An NFL referee is either your team’s best friend or its worst enemy. There is no in-between about it. You either love them dearly or hate them unmercifully. The feelings toward NFL officiating will never change, either.
In many ways, it takes a lot to be a referee, and it’s not even a full-time job. They don’t receive days off or get any company health insurance. The NFL also requires them to be physically fit, know the rules and travel the game. Even then, knowing the NFL rulebook inside and out isn’t the same as making the correct call in a split second.
But don’t worry, they get paid like crazy.
According to various sites, including FanDuel, the average NFL referee is set to make $205,000 per year starting in 2019. TWO-HUNDRED-AND-FIVE-THOUSAND-DOLLARS! That’s more than some doctors.
For whatever reason, some people, such as ProFootballTalk’s Mike Florio, feel like the National Football League needs to pony up even more money to pay referees so the men in the white hats don’t leave the profession.
But, honestly? Why would anyone really want to leave that job and retire?
With 17 weeks in the NFL regular season, a referee would make $12,058.82 per NFL game this upcoming season. That doesn’t even include the hefty bonus checks game officials receive for working during postseason football games, too.

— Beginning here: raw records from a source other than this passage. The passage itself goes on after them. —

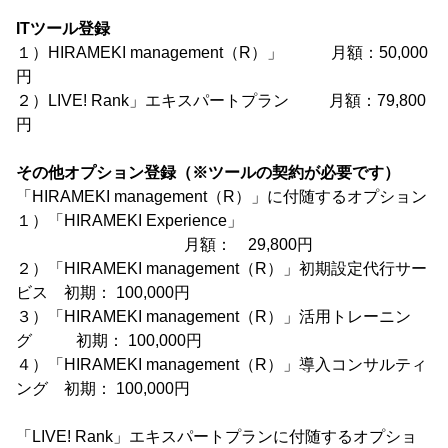
ITツール登録
１）HIRAMEKI management（R）」 月額：50,000
円
２）LIVE! Rank」エキスパートプラン 月額：79,800
円
その他オプション登録（※ツールの契約が必要です）
「HIRAMEKI management（R）」に付随するオプション
１）「HIRAMEKI Experience」
月額： 29,800円
２）「HIRAMEKI management（R）」初期設定代行サー
ビス 初期： 100,000円
３）「HIRAMEKI management（R）」活用トレーニン
グ 初期： 100,000円
４）「HIRAMEKI management（R）」導入コンサルティ
ング 初期： 100,000円
「LIVE! Rank」エキスパートプランに付随するオプショ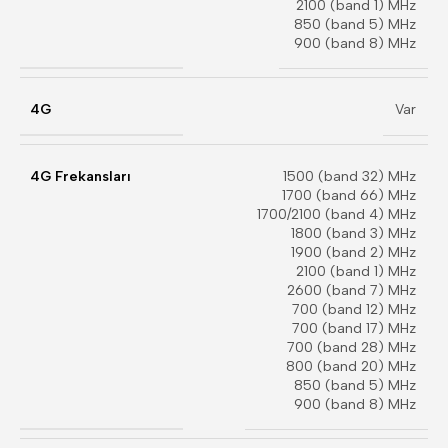
2100 (band 1) MHz
850 (band 5) MHz
900 (band 8) MHz
4G
Var
4G Frekansları
1500 (band 32) MHz
1700 (band 66) MHz
1700/2100 (band 4) MHz
1800 (band 3) MHz
1900 (band 2) MHz
2100 (band 1) MHz
2600 (band 7) MHz
700 (band 12) MHz
700 (band 17) MHz
700 (band 28) MHz
800 (band 20) MHz
850 (band 5) MHz
900 (band 8) MHz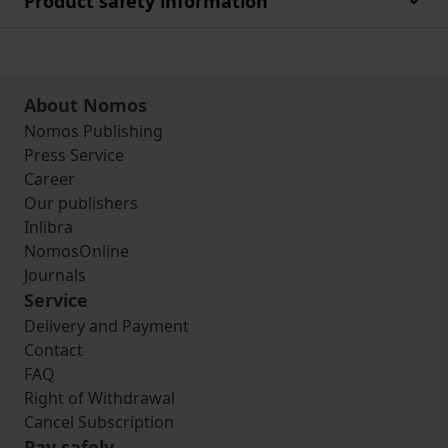
Product safety information
About Nomos
Nomos Publishing
Press Service
Career
Our publishers
Inlibra
NomosOnline
Journals
Service
Delivery and Payment
Contact
FAQ
Right of Withdrawal
Cancel Subscription
Pay safely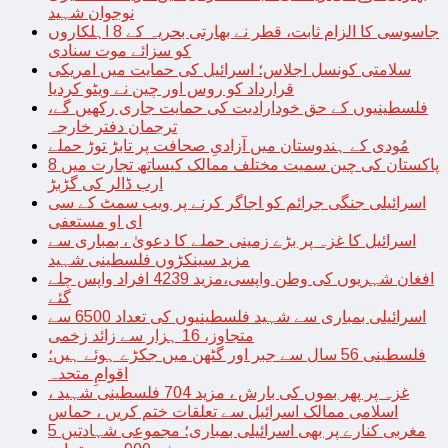
نوجوان شہید
جاسوسی کا الزام ثابت، قطر نے بھارتی بحریہ کے 8 اہلکاروں
کو سزائے موت سنادی
سلامتی کونسل اجلاس؛ اسرائیل کی حمایت میں امریکی
قرارداد کو روس اور چین نے ویٹو کردیا
فلسطینیوں کے حق خودارادیت کی حمایت جاری رکھیں گے،
ترجمان دفتر خارجہ
مُودی کے ہندوستان میں آزادیِ صحافت پر تابڑ توڑ حملے
پاکستان کی چین سمیت مختلف ممالک کیساتھ تجارت میں 8
ارب ڈالر کی گڑبڑ
اسرائیلی جنگی جرائم کو اجاگر کرنے پر ویب سمٹ کے سی
ای او مستعفی
اسرائیل کا غزہ پر بڑے زمینی حملے کا دعویٰ ، بمباری سے
مزید سینکڑوں فلسطینی شہید
افغان شہریوں کی وطن واپسی،مزید 4239 افراد واپس چلے
گئے
اسرائیلی بمباری سے شہید فلسطینیوں کی تعداد 6500 سے
متجاوز، 16 ہزار سے زائد زخمی
فلسطینی 56 سال سے جبر اور گٹھن میں جکڑے ہوئے ہیں؛
اقوامِ متحدہ
غزہ پر پھر بموں کی بارش ، مزید 704 فلسطینی شہید ،
اسلامی ممالک اسرائیل سے تعلقات ختم کریں ، حماس
مغربی کنارے پر بھی اسرائیلی بمباری؛ مجموعی شہادتیں 5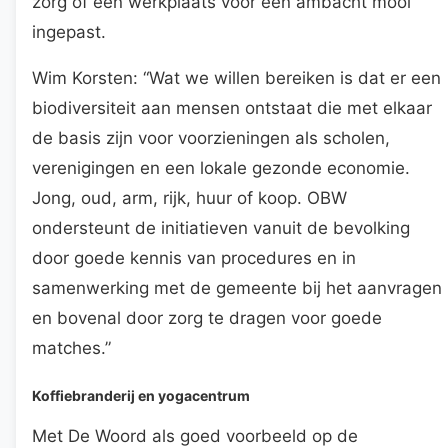
zorg of een werkplaats voor een ambacht mooi
ingepast.
Wim Korsten: “Wat we willen bereiken is dat er een
biodiversiteit aan mensen ontstaat die met elkaar
de basis zijn voor voorzieningen als scholen,
verenigingen en een lokale gezonde economie.
Jong, oud, arm, rijk, huur of koop. OBW
ondersteunt de initiatieven vanuit de bevolking
door goede kennis van procedures en in
samenwerking met de gemeente bij het aanvragen
en bovenal door zorg te dragen voor goede
matches.”
Koffiebranderij en yogacentrum
Met De Woord als goed voorbeeld op de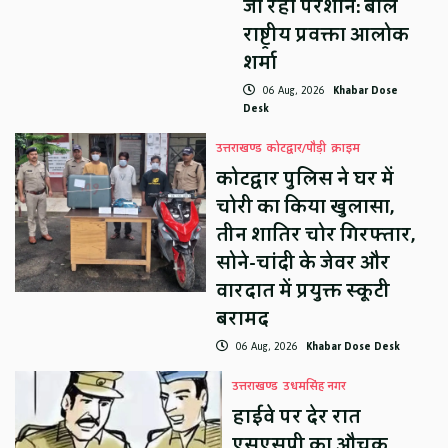
जा रहा परेशान: बोले
राष्ट्रीय प्रवक्ता आलोक
शर्मा
06 Aug, 2026
Khabar Dose
Desk
उत्तराखण्ड
कोटद्वार/पौड़ी
क्राइम
कोटद्वार पुलिस ने घर में
चोरी का किया खुलासा,
तीन शातिर चोर गिरफ्तार,
सोने-चांदी के जेवर और
वारदात में प्रयुक्त स्कूटी
बरामद
06 Aug, 2026
Khabar Dose Desk
उत्तराखण्ड
उधमसिंह नगर
हाईवे पर देर रात
एसएसपी का औचक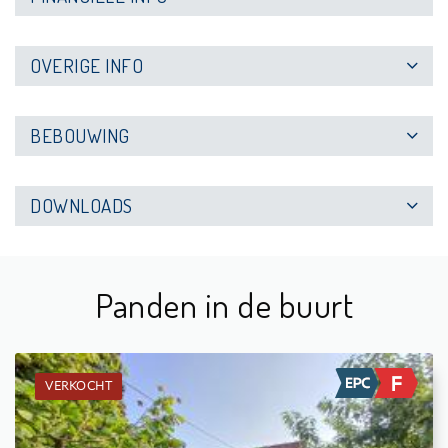
OVERIGE INFO
BEBOUWING
DOWNLOADS
Panden in de buurt
VERKOCHT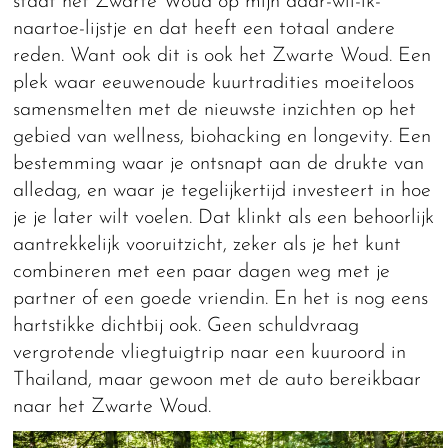
staat het Zwarte Woud op mijn daar-wil-ik-
naartoe-lijstje en dat heeft een totaal andere
reden. Want ook dit is ook het Zwarte Woud. Een
plek waar eeuwenoude kuurtradities moeiteloos
samensmelten met de nieuwste inzichten op het
gebied van wellness, biohacking en longevity. Een
bestemming waar je ontsnapt aan de drukte van
alledag, en waar je tegelijkertijd investeert in hoe
je je later wilt voelen. Dat klinkt als een behoorlijk
aantrekkelijk vooruitzicht, zeker als je het kunt
combineren met een paar dagen weg met je
partner of een goede vriendin. En het is nog eens
hartstikke dichtbij ook. Geen schuldvraag
vergrotende vliegtuigtrip naar een kuuroord in
Thailand, maar gewoon met de auto bereikbaar
naar het Zwarte Woud.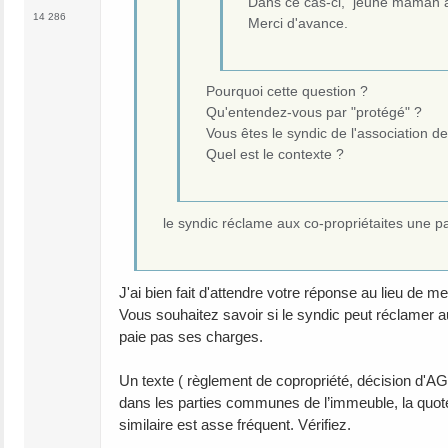
Dans ce cas-ci, jeune maman a
14 286
Merci d'avance.
Pourquoi cette question ?
Qu'entendez-vous par "protégé" ?
Vous êtes le syndic de l'association de
Quel est le contexte ?
le syndic réclame aux co-propriétaites une p
J'ai bien fait d'attendre votre réponse au lieu de me
Vous souhaitez savoir si le syndic peut réclamer au
paie pas ses charges.
Un texte ( règlement de copropriété, décision d'AG)
dans les parties communes de l’immeuble, la quote-
similaire est asse fréquent. Vérifiez.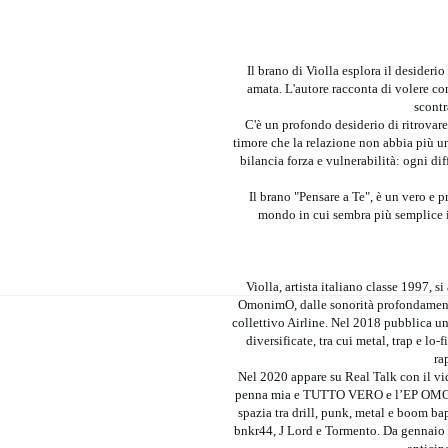
Il brano di Violla esplora il desiderio
amata. L'autore racconta di volere co
scontr
C'è un profondo desiderio di ritrovare
timore che la relazione non abbia più un
bilancia forza e vulnerabilità: ogni dif
Il brano "Pensare a Te", è un vero e p
mondo in cui sembra più semplice in
Violla, artista italiano classe 1997, 
OmonimO, dalle sonorità profondamente r
collettivo Airline. Nel 2018 pubblica u
diversificate, tra cui metal, trap e lo
ra
Nel 2020 appare su Real Talk con il vid
penna mia e TUTTO VERO e l’EP OMONI
spazia tra drill, punk, metal e boom ba
bnkr44, J Lord e Tormento. Da gennai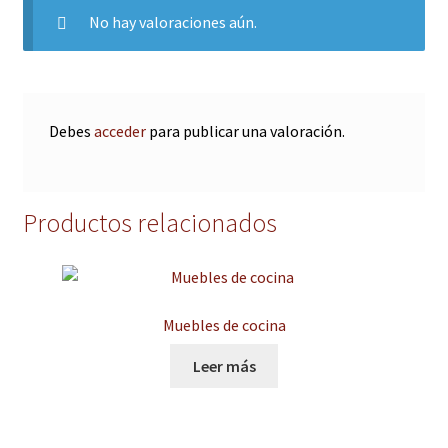
No hay valoraciones aún.
Debes
acceder
para publicar una valoración.
Productos relacionados
Muebles de cocina
Leer más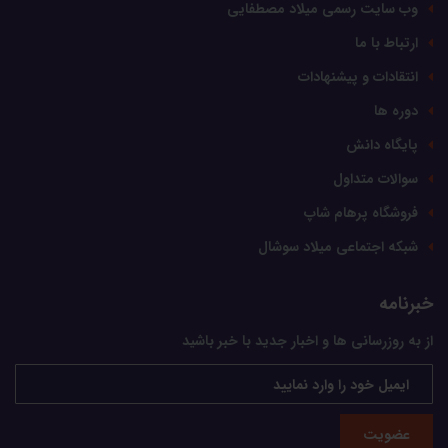
وب سایت رسمی میلاد مصطفایی
ارتباط با ما
انتقادات و پیشنهادات
دوره ها
پایگاه دانش
سوالات متداول
فروشگاه پرهام شاپ
شبکه اجتماعی میلاد سوشال
خبرنامه
از به روزرسانی ها و اخبار جدید با خبر باشید
عضویت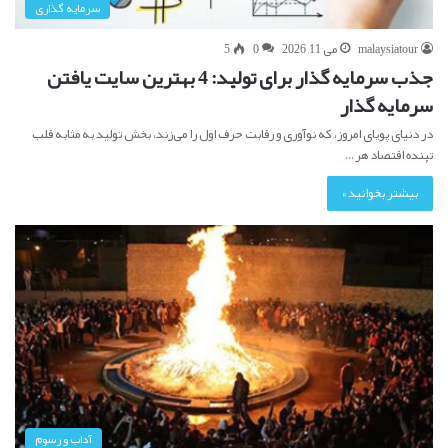
سرمایه گذاری
malaysiatour
می 11, 2026
0
5
جذب سرمایه گذار برای تولید: 4 بهترین سایت یافتن
سرمایه گذار
در دنیای پویای امروز، که نوآوری و رقابت حرف اول را می‌زند، بخش تولید به مثابه قلب
تپنده اقتصاد هر…
بیشتر بخوانید »
آداب و رسوم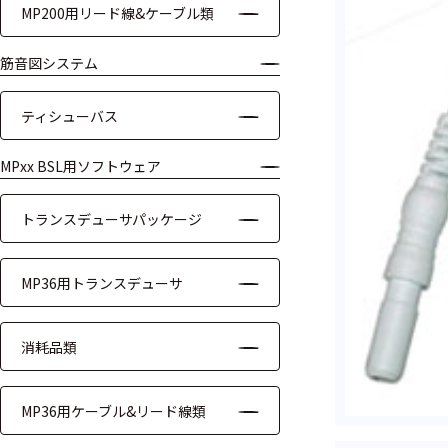
MP200用リード線&ケーブル類
ケーブル
筋音図システム
リード線
ティシューバス
インター
フェース
MPxx BSL用ソフトウェア
テレメー
タ
トランスデューサパッケージ
スイッチ
MP36用トランスデューサ
センサ・信号処
理関連
消耗品類
信号処理
MP36用ケーブル&リード線類
センサ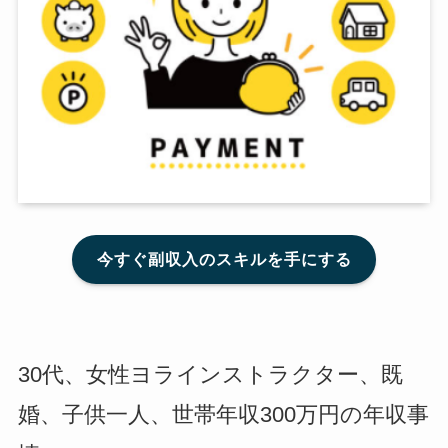
今すぐ副収入のスキルを手にする
30代、女性ヨラインストラクター、既
婚、子供一人、世帯年収300万円の年収事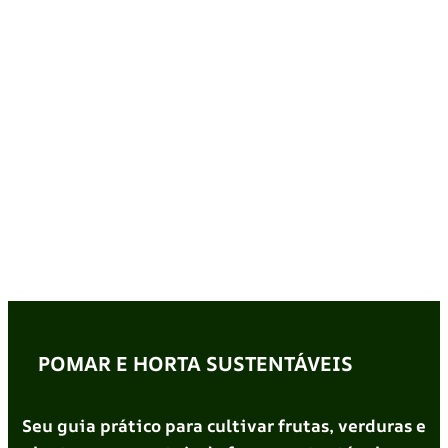
POMAR E HORTA SUSTENTÁVEIS
Seu guia prático para cultivar frutas, verduras e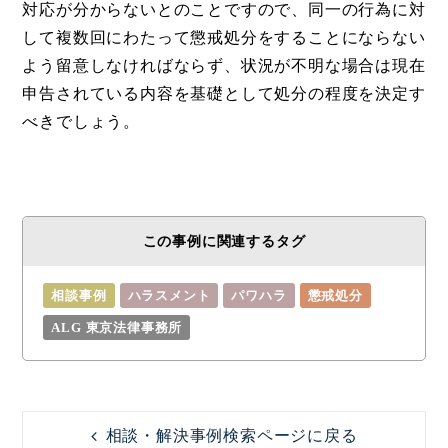
対応が分からないとのことですので、同一の行為に対
して複数回にわたって懲戒処分をすることにならない
よう留意しなければならず、状況が不明な場合は現在
申告されている内容を基礎として処分の程度を決定す
べきでしょう。
この事例に関連するタグ
相談事例
ハラスメント
パワハラ
懲戒処分
ALG 東京法律事務所
相談・解決事例検索ページに戻る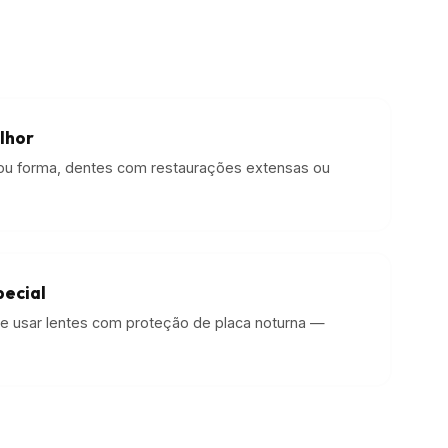
lhor
ou forma, dentes com restaurações extensas ou
pecial
 usar lentes com proteção de placa noturna —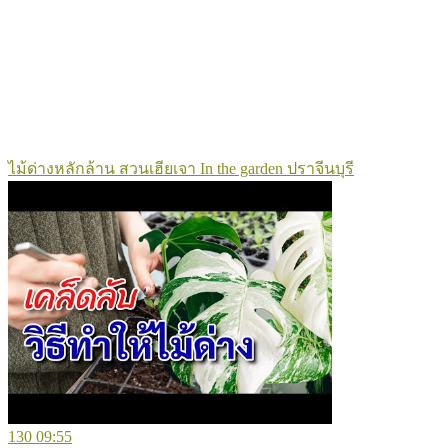
ไม้ด่างหลักล้าน สวนเฮียเจา In the garden ปราจีนบุรี
130
09:55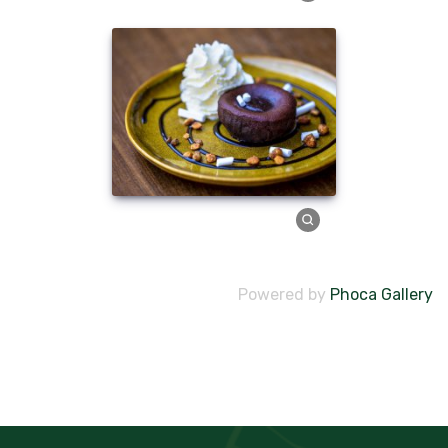
Powered by
Phoca Gallery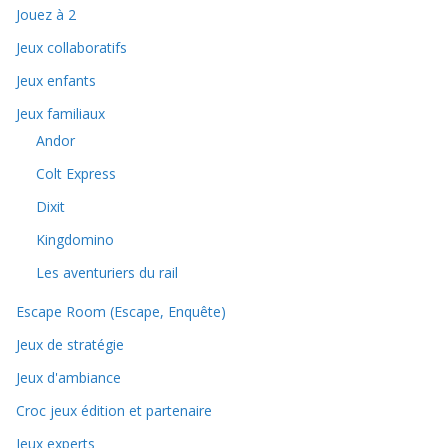
Jouez à 2
Jeux collaboratifs
Jeux enfants
Jeux familiaux
Andor
Colt Express
Dixit
Kingdomino
Les aventuriers du rail
Escape Room (Escape, Enquête)
Jeux de stratégie
Jeux d'ambiance
Croc jeux édition et partenaire
Jeux experts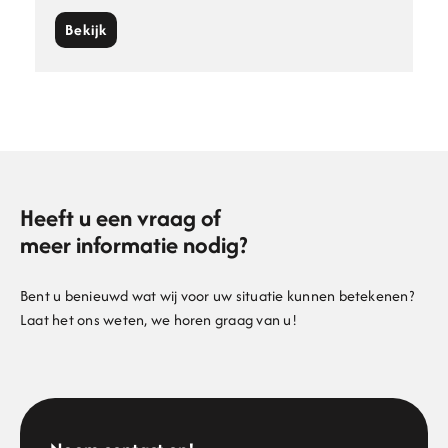
Bekijk
Heeft u een vraag of
meer informatie nodig?
Bent u benieuwd wat wij voor uw situatie kunnen betekenen?
Laat het ons weten, we horen graag van u!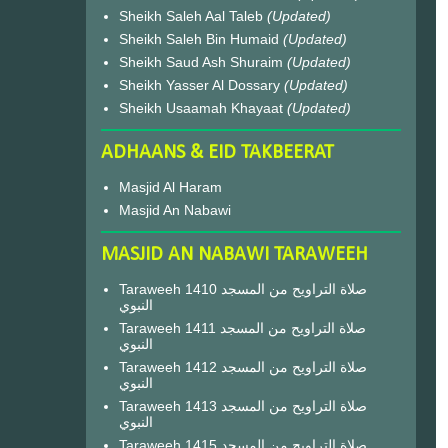
Sheikh Saleh Aal Taleb
(Updated)
Sheikh Saleh Bin Humaid
(Updated)
Sheikh Saud Ash Shuraim
(Updated)
Sheikh Yasser Al Dossary
(Updated)
Sheikh Usaamah Khayaat
(Updated)
ADHAANS & EID TAKBEERAT
Masjid Al Haram
Masjid An Nabawi
MASJID AN NABAWI TARAWEEH
Taraweeh 1410 صلاة التراويح من المسجد
النبوي
Taraweeh 1411 صلاة التراويح من المسجد
النبوي
Taraweeh 1412 صلاة التراويح من المسجد
النبوي
Taraweeh 1413 صلاة التراويح من المسجد
النبوي
Taraweeh 1415 صلاة التراويح من المسجد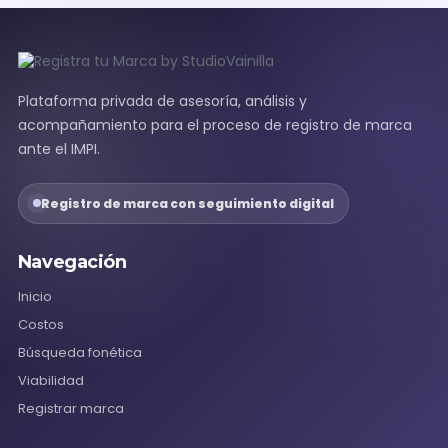
Plataforma privada de asesoría, análisis y
acompañamiento para el proceso de registro de marca
ante el IMPI.
Registro de marca con seguimiento digital
Navegación
Inicio
Costos
Búsqueda fonética
Viabilidad
Registrar marca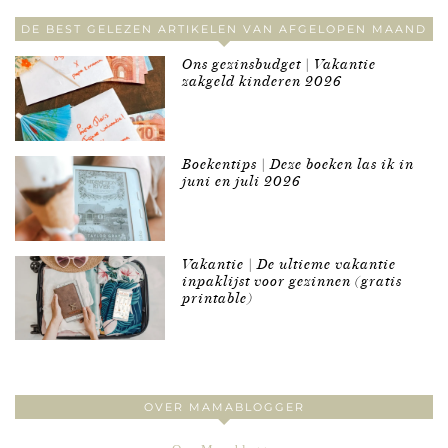
DE BEST GELEZEN ARTIKELEN VAN AFGELOPEN MAAND
Ons gezinsbudget | Vakantie
zakgeld kinderen 2026
Boekentips | Deze boeken las ik in
juni en juli 2026
Vakantie | De ultieme vakantie
inpaklijst voor gezinnen (gratis
printable)
OVER MAMABLOGGER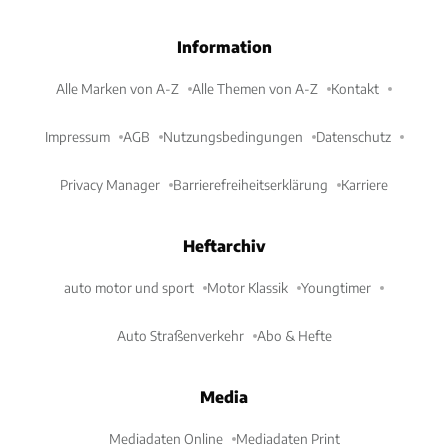
Information
Alle Marken von A-Z
Alle Themen von A-Z
Kontakt
Impressum
AGB
Nutzungsbedingungen
Datenschutz
Privacy Manager
Barrierefreiheitserklärung
Karriere
Heftarchiv
auto motor und sport
Motor Klassik
Youngtimer
Auto Straßenverkehr
Abo & Hefte
Media
Mediadaten Online
Mediadaten Print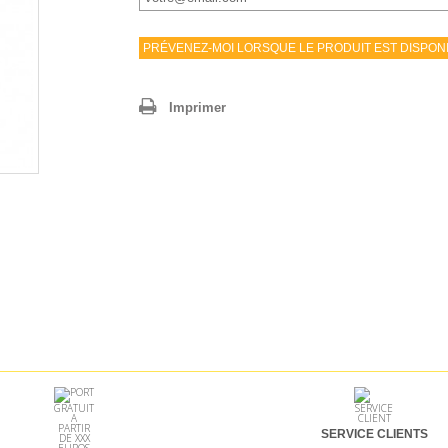
PRÉVENEZ-MOI LORSQUE LE PRODUIT EST DISPON
Imprimer
SERVICE CLIENTS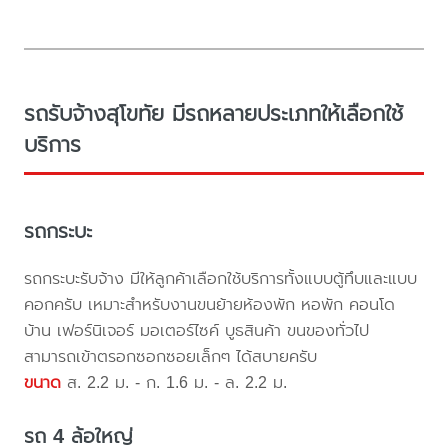
รถรับจ้างสุโขทัย มีรถหลายประเภทให้เลือกใช้
บริการ
รถกระบะ
รถกระบะรับจ้าง มีให้ลูกค้าเลือกใช้บริการทั้งแบบตู้ทึบและแบบ
คอกครับ เหมาะสำหรับงานขนย้ายห้องพัก หอพัก คอนโด
บ้าน เฟอร์นิเจอร์ มอเตอร์ไซค์ บูธสินค้า ขนของทั่วไป
สามารถเข้าตรอกซอกซอยเล็กๆ ได้สบายครับ
ขนาด
ส. 2.2 ม. - ก. 1.6 ม. - ล. 2.2 ม.
รถ 4 ล้อใหญ่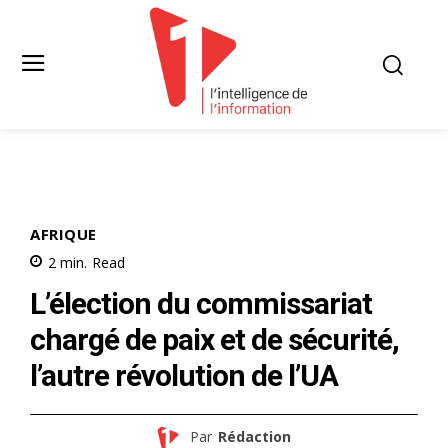
AFRIQUE
2
min.
Read
L’élection du commissariat
chargé de paix et de sécurité,
l’autre révolution de l’UA
Par
Rédaction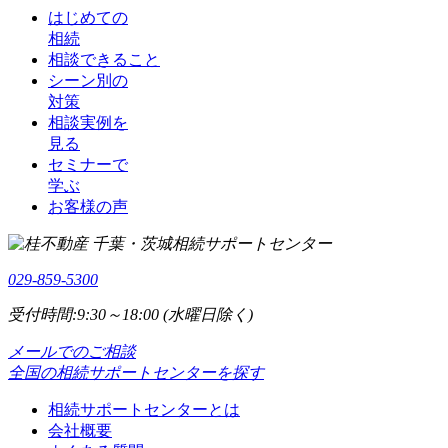
はじめての
相続
相談できること
シーン別の
対策
相談実例を
見る
セミナーで
学ぶ
お客様の声
029-859-5300
受付時間:9:30～18:00 (水曜日除く)
メールでのご相談
全国の相続サポートセンターを探す
相続サポートセンターとは
会社概要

That annual salary NFL referees make, my friends, is so much money.
In 2018, the list of NFL referees included: Brad Allen, Walt Anderson, Clete Blakeman, Jerome Boger, Carl Cheffers, Walt Coleman, Tony Corrente, Shawn Hochuli, John Hussey, Alex Kemp, Clay Martin, Pete Morelli, John Parry, Shawn Smith, Ron Torbert, Bill Vinovich, and Craig Wrolstad.
The NFL will have some fresh faces this season, however. As the PFT story and NBC’s Peter King state, seven of the league’s 17 referees have retired in the last 13 months, including John Parry, who was the referee for Super Bowl LIII between the New England Patriots and Los Angeles Rams in February.
No matter the trend of NFL referees making a jump to TV, that’s still a ton of money for basically doing about three weeks worth of actual work a few months out of the year. It also paves the way for umpires, head linesmen/down judges, line judges, field judges, side judges and back judges to move up in the ranks.
So whether you only graduated from high school or earned your Master’s degree, you can live the American dream with an NFL referee salary and never have to worry after the big game is over.
That is, unless you blow another call.